++++ Input for this task ++++

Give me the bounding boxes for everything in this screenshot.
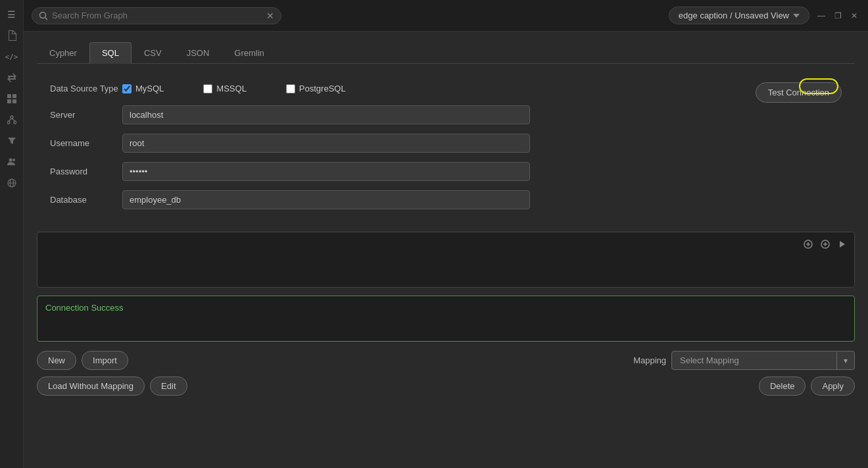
- password-label: Password: [50, 167, 122, 176]
- tab-cypher[interactable]: Cypher: [37, 42, 89, 63]
- svg-point-9: [9, 159, 12, 162]
- svg-point-6: [14, 121, 16, 124]
- query-copy-icon[interactable]: [819, 238, 832, 251]
- postgresql-option[interactable]: PostgreSQL: [286, 84, 346, 93]
- svg-line-8: [12, 118, 15, 121]
- datasource-row: Data Source Type MySQL MSSQL PostgreSQL: [50, 84, 842, 93]
- svg-point-4: [11, 116, 13, 118]
- svg-point-5: [7, 121, 10, 124]
- password-input[interactable]: [122, 162, 530, 181]
- restore-button[interactable]: ❐: [832, 10, 844, 22]
- username-input[interactable]: [122, 134, 530, 153]
- new-button[interactable]: New: [37, 351, 76, 370]
- test-connection-wrapper: Test Connection: [756, 82, 842, 103]
- main-content: ✕ edge caption / Unsaved View — ❐ ✕ Cyph…: [24, 0, 868, 468]
- datasource-label: Data Source Type: [50, 84, 122, 93]
- query-icons: [802, 238, 849, 251]
- globe-icon[interactable]: [3, 174, 21, 192]
- search-input[interactable]: [52, 11, 262, 20]
- svg-point-14: [40, 12, 46, 18]
- file-icon[interactable]: [3, 26, 21, 45]
- form-section: Test Connection Data Source Type MySQL M…: [37, 77, 855, 232]
- postgresql-label: PostgreSQL: [299, 84, 346, 93]
- svg-rect-2: [7, 99, 11, 103]
- username-label: Username: [50, 138, 122, 148]
- mysql-label: MySQL: [135, 84, 164, 93]
- import-button[interactable]: Import: [82, 351, 128, 370]
- tab-json[interactable]: JSON: [174, 42, 222, 63]
- sidebar: ☰ </>: [0, 0, 24, 468]
- load-without-mapping-button[interactable]: Load Without Mapping: [37, 377, 145, 396]
- mysql-option[interactable]: MySQL: [122, 84, 164, 93]
- mssql-label: MSSQL: [216, 84, 247, 93]
- svg-line-15: [45, 17, 48, 20]
- svg-rect-1: [12, 94, 16, 98]
- search-icon: [39, 11, 48, 20]
- postgresql-checkbox[interactable]: [286, 84, 295, 93]
- mapping-dropdown-arrow[interactable]: ▾: [836, 352, 854, 369]
- mapping-label: Mapping: [633, 355, 666, 365]
- delete-button[interactable]: Delete: [759, 377, 806, 396]
- server-label: Server: [50, 110, 122, 120]
- topbar: ✕ edge caption / Unsaved View — ❐ ✕: [24, 0, 868, 32]
- edit-button[interactable]: Edit: [150, 377, 187, 396]
- database-input[interactable]: [122, 190, 530, 209]
- svg-line-7: [9, 118, 12, 121]
- query-run-icon[interactable]: [836, 238, 849, 251]
- search-clear-icon[interactable]: ✕: [266, 11, 274, 21]
- tab-bar: Cypher SQL CSV JSON Gremlin: [37, 42, 855, 64]
- svg-rect-3: [12, 99, 16, 103]
- mapping-select-text: Select Mapping: [672, 351, 836, 369]
- test-connection-button[interactable]: Test Connection: [756, 82, 842, 103]
- connection-success-text: Connection Success: [45, 303, 124, 313]
- filter-icon[interactable]: [3, 132, 21, 150]
- graph-icon[interactable]: [3, 111, 21, 129]
- code-icon[interactable]: </>: [3, 47, 21, 66]
- password-row: Password: [50, 162, 842, 181]
- menu-icon[interactable]: ☰: [3, 5, 21, 24]
- server-row: Server: [50, 105, 842, 124]
- transfer-icon[interactable]: [3, 68, 21, 87]
- query-add-icon[interactable]: [802, 238, 815, 251]
- tab-csv[interactable]: CSV: [132, 42, 174, 63]
- mapping-dropdown[interactable]: Select Mapping ▾: [671, 351, 855, 370]
- apply-button[interactable]: Apply: [811, 377, 855, 396]
- svg-point-10: [12, 159, 15, 161]
- svg-marker-22: [840, 241, 845, 247]
- minimize-button[interactable]: —: [815, 10, 828, 22]
- search-box[interactable]: ✕: [32, 7, 281, 24]
- window-controls: — ❐ ✕: [815, 10, 860, 22]
- mssql-option[interactable]: MSSQL: [203, 84, 247, 93]
- mysql-checkbox[interactable]: [122, 84, 132, 93]
- tab-sql[interactable]: SQL: [89, 42, 132, 64]
- server-input[interactable]: [122, 105, 530, 124]
- username-row: Username: [50, 134, 842, 153]
- content-area: Cypher SQL CSV JSON Gremlin Test Connect…: [24, 32, 868, 468]
- query-editor[interactable]: [37, 232, 855, 288]
- datasource-options: MySQL MSSQL PostgreSQL: [122, 84, 842, 93]
- tab-gremlin[interactable]: Gremlin: [222, 42, 277, 63]
- close-button[interactable]: ✕: [848, 10, 860, 22]
- chevron-down-icon: [793, 14, 800, 18]
- database-label: Database: [50, 195, 122, 205]
- view-selector[interactable]: edge caption / Unsaved View: [669, 7, 809, 24]
- connection-status-area: Connection Success: [37, 296, 855, 342]
- svg-rect-0: [7, 94, 11, 98]
- database-row: Database: [50, 190, 842, 209]
- users-icon[interactable]: [3, 153, 21, 171]
- mssql-checkbox[interactable]: [203, 84, 212, 93]
- table-icon[interactable]: [3, 90, 21, 108]
- action-row: Load Without Mapping Edit Delete Apply: [37, 377, 855, 396]
- mapping-section: Mapping Select Mapping ▾: [633, 351, 855, 370]
- bottom-controls: New Import Mapping Select Mapping ▾: [37, 351, 855, 370]
- view-label: edge caption / Unsaved View: [679, 11, 789, 20]
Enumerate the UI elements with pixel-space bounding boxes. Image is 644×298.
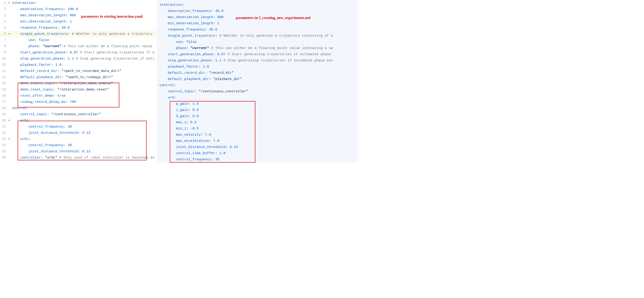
yaml-value: "current" [190,46,209,50]
yaml-value: false [186,40,196,44]
line-number: 12 [0,68,7,74]
yaml-value: 0.07 [70,51,78,54]
yaml-value: 30 [215,157,219,161]
yaml-key: ur5l [20,119,28,123]
yaml-comment: # Start generating trajectories if e [78,51,154,54]
code-content: control_topic: "/continuous_controller" [157,88,248,95]
code-content: use: false [157,39,196,45]
line-number: 15 [0,87,7,93]
code-content: response_frequency: 30.0 [11,25,70,31]
yaml-key: joint_distance_threshold [28,149,78,153]
code-content: joint_distance_threshold: 0.13 [157,144,238,150]
yaml-key: default_record_dir [20,69,57,73]
yaml-key: control_frequency [28,125,64,129]
yaml-key: response_frequency [168,28,205,32]
code-content: stop_generation_phase: 1.1 # Stop genera… [11,56,154,62]
code-content: default_playback_dir: "<path_to_rosbags_… [11,74,113,80]
yaml-key: min_i [176,127,186,131]
yaml-value: 1.1 [68,57,74,61]
yaml-key: min_observation_length [168,21,213,25]
code-content: use: false [11,37,49,43]
code-line: 12 default_record_dir: "<path_to_recorde… [0,68,157,74]
code-line: 22 joint_distance_threshold: 0.13 [0,130,157,136]
code-line: max_acceleration: 7.0 [157,138,358,144]
code-content: control: [157,82,176,88]
code-content: demo_status_topic: "/interaction_demo_st… [11,80,113,87]
yaml-key: i_gain [176,108,188,112]
code-content: phase: "current" # This can either be a … [11,43,152,49]
line-number: 16 [0,93,7,99]
annotation-right: parameters in 5_creating_new_experiments… [236,16,310,20]
line-number: 19 [0,111,7,118]
code-content: observation_frequency: 40.0 [157,8,224,14]
code-line: i_gain: 0.0 [157,107,358,113]
yaml-value: 7.0 [213,139,219,143]
yaml-key: ur5c [20,137,28,141]
yaml-key: rosbag_record_delay_ms [20,100,66,104]
yaml-value: "<path_to_rosbags_dir>" [66,75,113,79]
code-content: ur5c: [11,136,30,142]
yaml-key: demo_reset_topic [20,88,53,92]
code-content: start_generation_phase: 0.07 # Start gen… [11,49,154,56]
fold-toggle[interactable]: ▼ [7,31,11,37]
yaml-comment: # Stop generating trajectories if estima… [222,59,333,63]
yaml-comment: # Whether to only generate a trajectory … [219,34,333,38]
yaml-value: 30 [68,125,72,129]
yaml-value: "current" [43,44,62,48]
code-content: default_record_dir: "<path_to_recorded_d… [11,68,121,74]
code-content: max_acceleration: 7.0 [157,138,219,144]
yaml-key: interaction [160,3,182,7]
yaml-value: 700 [70,100,76,104]
code-content: reset_after_demo: true [11,93,66,99]
code-content: max_observation_length: 800 [11,12,76,18]
code-content: max_i: 0.5 [157,119,196,126]
yaml-value: 0.13 [82,149,90,153]
code-line: min_i: -0.5 [157,126,358,132]
code-line: p_gain: 1.5 [157,101,358,107]
line-number: 5 [0,25,7,31]
code-line: 8 phase: "current" # This can either be … [0,43,157,49]
code-content: single_point_trajectory: # Whether to on… [11,31,152,37]
line-number: 24 [0,142,7,149]
fold-toggle[interactable]: ▼ [7,118,11,124]
code-content: control_topic: "/continuous_controller" [11,111,101,118]
line-number: 9 [0,49,7,56]
code-line: 20▼ ur5l: [0,118,157,124]
code-line: 18control: [0,105,157,111]
yaml-key: control_frequency [176,157,211,161]
code-content: phase: "current" # This can either be a … [157,45,333,51]
yaml-key: phase [28,44,39,48]
code-line: control_frequency: 30 [157,156,358,163]
yaml-value: 1 [217,21,219,25]
yaml-key: control_time_buffer [176,151,215,155]
yaml-comment: # Stop generating trajectories if esti [74,57,154,61]
code-line: observation_frequency: 40.0 [157,8,358,14]
fold-toggle[interactable]: ▼ [7,136,11,142]
yaml-value: true [57,94,66,98]
code-line: 5 response_frequency: 30.0 [0,25,157,31]
code-content: joint_distance_threshold: 0.13 [11,130,90,136]
yaml-key: response_frequency [20,26,57,30]
yaml-value: 0.13 [82,131,90,135]
yaml-key: use [176,40,182,44]
line-number: 11 [0,62,7,68]
yaml-value: 0.0 [192,108,199,112]
yaml-key: observation_frequency [20,7,64,11]
code-line: max_i: 0.5 [157,119,358,126]
code-line: 1▼interaction: [0,0,157,6]
yaml-key: demo_status_topic [20,82,55,85]
code-line: joint_distance_threshold: 0.13 [157,144,358,150]
yaml-key: default_playback_dir [168,77,209,81]
yaml-comment: # This can either be a floating point va… [209,46,333,50]
yaml-key: playback_factor [168,65,199,69]
code-line: 17 rosbag_record_delay_ms: 700 [0,99,157,105]
yaml-key: playback_factor [20,63,51,67]
yaml-value: 1 [70,20,72,24]
line-number: 26 [0,154,7,161]
code-line: 15 demo_reset_topic: "/interaction_demo_… [0,87,157,93]
code-line: default_record_dir: "record_dir" [157,70,358,76]
yaml-value: "ur5c" [45,156,57,160]
code-line: 24 control_frequency: 30 [0,142,157,149]
yaml-key: stop_generation_phase [20,57,64,61]
fold-toggle[interactable]: ▼ [7,0,11,6]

++++

Above are the records; copy each line from them that includes the string "Delete".

- delete-button[interactable]: Delete: [759, 377, 806, 396]
- action-row: Load Without Mapping Edit Delete Apply: [37, 377, 855, 396]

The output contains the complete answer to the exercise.